W. P. Carey Inc.
- Type: Public company
- Traded as: NYSE: WPC; S&P 400 component;
- Industry: Real estate investment trust
- Founded: 1973; 53 years ago
- Founder: William P. Carey
- Headquarters: New York City
- Key people: Christopher J. Niehaus (Chairman) Jason E. Fox (CEO) ToniAnn Sanzone (CFO)
- Revenue: US$1.72 billion (2025)
- Net income: US$466 million (2025)
- Total assets: US$18.0 billion (2025)
- Total equity: US$8.12 billion (2025)
- Number of employees: 203 (2024)
- Website: wpcarey.com

= W. P. Carey =

Real estate investment trust

W. P. Carey is a real estate investment trust that invests in properties leased to single tenants via NNN leases. The company is organized in Maryland, with its primary office in New York City.

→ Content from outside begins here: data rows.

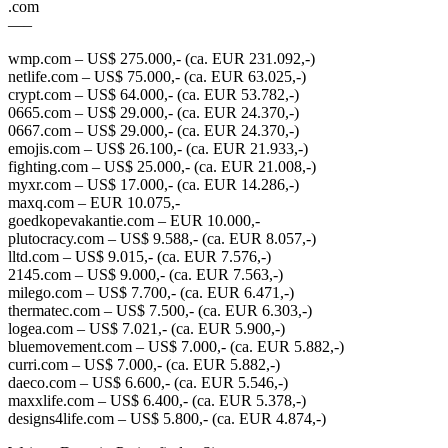
.com
—–
wmp.com – US$ 275.000,- (ca. EUR 231.092,-)
netlife.com – US$ 75.000,- (ca. EUR 63.025,-)
crypt.com – US$ 64.000,- (ca. EUR 53.782,-)
0665.com – US$ 29.000,- (ca. EUR 24.370,-)
0667.com – US$ 29.000,- (ca. EUR 24.370,-)
emojis.com – US$ 26.100,- (ca. EUR 21.933,-)
fighting.com – US$ 25.000,- (ca. EUR 21.008,-)
myxr.com – US$ 17.000,- (ca. EUR 14.286,-)
maxq.com – EUR 10.075,-
goedkopevakantie.com – EUR 10.000,-
plutocracy.com – US$ 9.588,- (ca. EUR 8.057,-)
lltd.com – US$ 9.015,- (ca. EUR 7.576,-)
2145.com – US$ 9.000,- (ca. EUR 7.563,-)
milego.com – US$ 7.700,- (ca. EUR 6.471,-)
thermatec.com – US$ 7.500,- (ca. EUR 6.303,-)
logea.com – US$ 7.021,- (ca. EUR 5.900,-)
bluemovement.com – US$ 7.000,- (ca. EUR 5.882,-)
curri.com – US$ 7.000,- (ca. EUR 5.882,-)
daeco.com – US$ 6.600,- (ca. EUR 5.546,-)
maxxlife.com – US$ 6.400,- (ca. EUR 5.378,-)
designs4life.com – US$ 5.800,- (ca. EUR 4.874,-)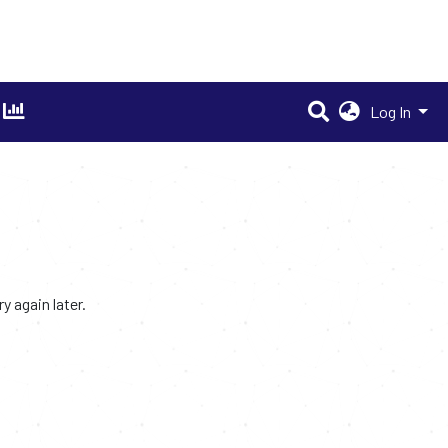
Log In
 again later.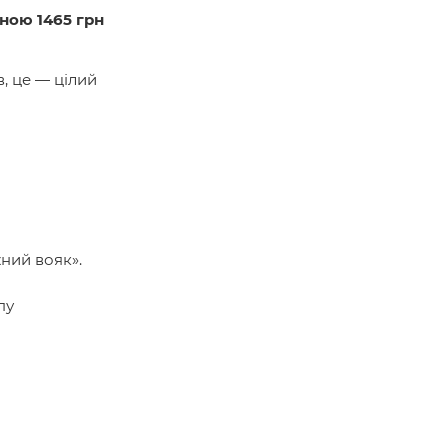
ною 1465 грн
в, це — цілий
ний вояк».
пу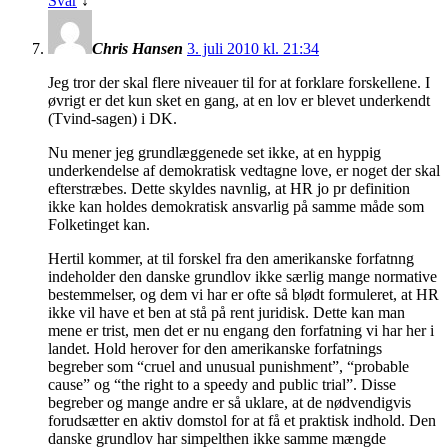
Svar
↓
Chris Hansen
3. juli 2010 kl. 21:34
Jeg tror der skal flere niveauer til for at forklare forskellene. I
øvrigt er det kun sket en gang, at en lov er blevet underkendt
(Tvind-sagen) i DK.
Nu mener jeg grundlæggenede set ikke, at en hyppig
underkendelse af demokratisk vedtagne love, er noget der skal
efterstræbes. Dette skyldes navnlig, at HR jo pr definition
ikke kan holdes demokratisk ansvarlig på samme måde som
Folketinget kan.
Hertil kommer, at til forskel fra den amerikanske forfatnng
indeholder den danske grundlov ikke særlig mange normative
bestemmelser, og dem vi har er ofte så blødt formuleret, at HR
ikke vil have et ben at stå på rent juridisk. Dette kan man
mene er trist, men det er nu engang den forfatning vi har her i
landet. Hold herover for den amerikanske forfatnings
begreber som “cruel and unusual punishment”, “probable
cause” og “the right to a speedy and public trial”. Disse
begreber og mange andre er så uklare, at de nødvendigvis
forudsætter en aktiv domstol for at få et praktisk indhold. Den
danske grundlov har simpelthen ikke samme mængde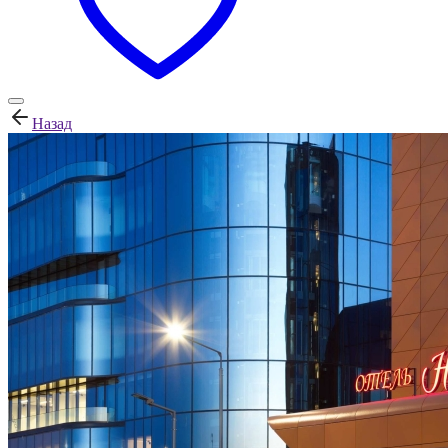
Назад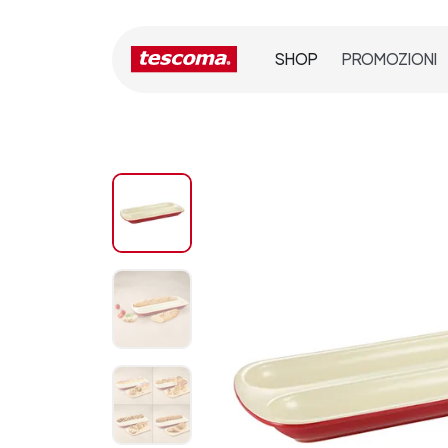
SHOP
PROMOZIONI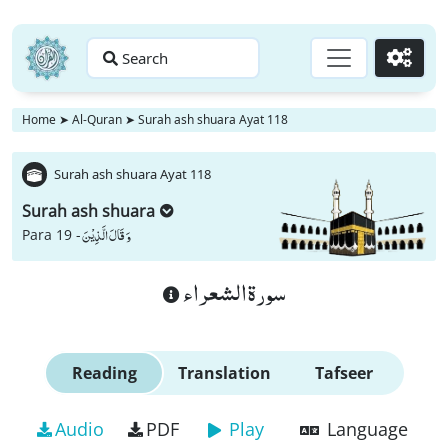
Search
Go
Home
➤
Al-Quran
➤
Surah ash shuara Ayat 118
Surah ash shuara Ayat 118
Surah ash shuara
وَ قَالَ الَّذِیْنَ
Para 19 -
سورة الشعراء
Reading
Translation
Tafseer
Audio
PDF
Play
Language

As of December 31, 2024, the company owned 1,555 properties in 26 countries leased to 355 tenants. Approximately 61% of the company's revenue is derived in United States and 33% in Europe.

==History==
The company was founded in 1973 by William P. Carey.

In the early 1980s, the company was innovative in the use of leaseback transactions to acquire properties.

In 2012, company founder William P. Carey died. The company also merged with its non-traded real estate investment trust affiliate, Corporate Property Associates 15, and reorganized into a real estate investment trust.

In October 2018, the company merged with CPA:17 - Global.

In November 2023, the company completed the corporate spin-off of its office properties.